But don’t feel too bad for Tate, who is directing his first feature film as we speak (including his pal Norman Reedus), and even Roy didn’t seem too disappointed at the loss. “Sometimes you have to eat your cake without icing, but it’s still cake.”
Judging from the previews for the next season, it looks like not only is “Face Off” going bigger, but they’re going international and doing a little traveling. It’s sorta like “America’s Next Top Model” without the douchey drama, and with way cooler contestants, host, and judges.
Eat your heart out, Tyra.
See y’all for the next season of Syfy’s “Face Off,” which debuts in January 2014.
“Face Off” finally whittled the competition down Tuesday night to three finalists who will compete for the final win and grand prize next week. Four veterans did their take on exotic birds and “Fantasies of Flight” in a real clash of the titans of makeup artists to determine who would continue in the competition. But one had to go home, just short of their shot at the grand prize they sacrificed so much to fight for.
After last week’s controversial ending, with no one going home despite a very unfinished makeup from Miranda, Laney’s voluntary departure ended up being the only artist going home for the week, clearly saving Miranda. The crazy thing is, Miranda has done so well all season, but as things progressed the last few weeks, she seemed to sort of psych herself out. Perhaps being so close to the prize got her in the wrong headspace, but she suddenly started having a terrible time making decisions and getting her work done.
Even after last week’s fiasco — which even she admitted her model did as much work on as she did — Miranda started off the spotlight challenge again spending too much time sculpting her head piece.
As bystanders and armchair makeup artists, none of us fully understand the pressure these contestants go through, and I always try to be kind, but I found myself wanting to have a Cher moment from the movie “Moonstruck…” I just wanted to smack her and say “Snap out of it!”
I don’t mean that in a mean way. Really. But even as a fan, it’s frustrating to see somebody blowing their chance. Miranda’s human and silvery-cheeked hornbill hybrid was a lot more sparse in design than the other three contestants from the get-go, so she already set herself up at a disadvantage for judging.
Tate chose the Egyptian vulture. Golly, that’s a big surprise… the horror guy taking a vulture. Tate has spent the whole season being Mr. Cool, helping other people while pulling off these huge elaborate concepts and makeups without getting stressed or losing his composure. And he never seemed to be pressed for time except when a hand injury put him a little behind.
But tonight we got to see Tate a little more stressed out.
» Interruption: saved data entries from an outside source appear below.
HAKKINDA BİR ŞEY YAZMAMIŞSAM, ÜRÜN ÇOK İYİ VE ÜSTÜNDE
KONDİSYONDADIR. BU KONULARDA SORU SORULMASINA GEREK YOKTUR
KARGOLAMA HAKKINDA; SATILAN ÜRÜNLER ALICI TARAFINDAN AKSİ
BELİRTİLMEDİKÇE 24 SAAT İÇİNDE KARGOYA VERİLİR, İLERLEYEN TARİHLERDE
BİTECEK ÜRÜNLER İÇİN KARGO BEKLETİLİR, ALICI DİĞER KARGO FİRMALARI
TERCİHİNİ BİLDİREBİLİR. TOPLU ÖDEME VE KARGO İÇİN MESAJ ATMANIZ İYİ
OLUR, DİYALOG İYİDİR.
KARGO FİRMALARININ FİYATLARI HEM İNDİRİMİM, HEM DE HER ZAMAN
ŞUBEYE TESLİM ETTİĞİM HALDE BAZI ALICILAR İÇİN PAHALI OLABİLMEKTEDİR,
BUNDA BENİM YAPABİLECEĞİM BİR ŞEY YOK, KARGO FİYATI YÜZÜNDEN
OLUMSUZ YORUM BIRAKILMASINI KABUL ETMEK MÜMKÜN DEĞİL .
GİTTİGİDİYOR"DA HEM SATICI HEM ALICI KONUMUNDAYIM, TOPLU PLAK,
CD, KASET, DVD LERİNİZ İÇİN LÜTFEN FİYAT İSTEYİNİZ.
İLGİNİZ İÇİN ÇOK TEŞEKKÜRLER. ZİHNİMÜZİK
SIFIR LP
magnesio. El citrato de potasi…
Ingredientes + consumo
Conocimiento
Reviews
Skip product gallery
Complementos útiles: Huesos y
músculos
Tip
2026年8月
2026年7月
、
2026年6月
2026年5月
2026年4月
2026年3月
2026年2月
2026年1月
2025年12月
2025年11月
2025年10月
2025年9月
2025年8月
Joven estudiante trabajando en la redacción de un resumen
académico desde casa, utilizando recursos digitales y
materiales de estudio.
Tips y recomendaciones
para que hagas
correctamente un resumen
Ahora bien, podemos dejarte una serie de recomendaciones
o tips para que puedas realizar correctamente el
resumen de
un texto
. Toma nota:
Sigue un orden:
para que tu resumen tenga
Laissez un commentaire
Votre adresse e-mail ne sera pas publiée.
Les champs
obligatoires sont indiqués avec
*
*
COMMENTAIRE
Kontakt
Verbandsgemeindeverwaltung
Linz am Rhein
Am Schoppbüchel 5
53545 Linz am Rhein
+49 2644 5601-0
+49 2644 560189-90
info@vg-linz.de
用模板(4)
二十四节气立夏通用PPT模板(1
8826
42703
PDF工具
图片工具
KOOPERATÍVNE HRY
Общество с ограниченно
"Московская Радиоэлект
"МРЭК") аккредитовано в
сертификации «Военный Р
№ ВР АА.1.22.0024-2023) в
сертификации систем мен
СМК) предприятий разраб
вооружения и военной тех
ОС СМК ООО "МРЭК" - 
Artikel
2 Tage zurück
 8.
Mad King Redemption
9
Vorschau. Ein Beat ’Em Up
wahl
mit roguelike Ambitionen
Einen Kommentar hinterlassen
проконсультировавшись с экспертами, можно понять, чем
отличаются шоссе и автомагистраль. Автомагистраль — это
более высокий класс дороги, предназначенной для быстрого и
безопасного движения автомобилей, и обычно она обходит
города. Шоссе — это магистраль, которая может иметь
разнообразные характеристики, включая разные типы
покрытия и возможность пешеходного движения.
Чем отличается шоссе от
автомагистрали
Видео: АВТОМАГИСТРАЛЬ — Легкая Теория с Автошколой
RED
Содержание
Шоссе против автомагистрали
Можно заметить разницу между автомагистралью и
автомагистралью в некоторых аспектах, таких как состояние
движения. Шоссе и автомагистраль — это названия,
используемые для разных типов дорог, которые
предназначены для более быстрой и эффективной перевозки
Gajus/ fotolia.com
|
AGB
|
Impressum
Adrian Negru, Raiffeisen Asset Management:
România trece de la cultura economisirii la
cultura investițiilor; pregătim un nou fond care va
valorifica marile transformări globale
He decided not only to do a huge elaborate sculpture but to integrate the feathers into it individually, in the mold itself. I know that’s not a good description but you’ll be able to see in the photos what I mean. It was an unreal amount of work, and this is the first time we’ve seen him show any doubt or waiver at all in his decision-making in the work room.
“You can go big, but you have to finish your work or the judges will send you home,” he said.
(Well, unless another contestant voluntarily leaves that same week.)
Laura had a cockatoo for her bird of choice. She wanted to give it some character so she decided to make it an aged version of the bird. She’s another one that usually stays very cool and collected and is known for staying composed and getting an insane amount of work done in very short time frames. But as she was doing her feathers, she realized they were taking a lot more time than she anticipated, so she was starting to worry about running out of time as well.
Laura is kind of the one that flies under the radar as far as the final TV edit. She doesn’t get into a lot of drama, or a lot of fuss… she just hunkers down and gets her work done and does the most immaculate paint jobs. She has been one of the most consistent contestants all season, and it carried her to the finals her last time around on the show.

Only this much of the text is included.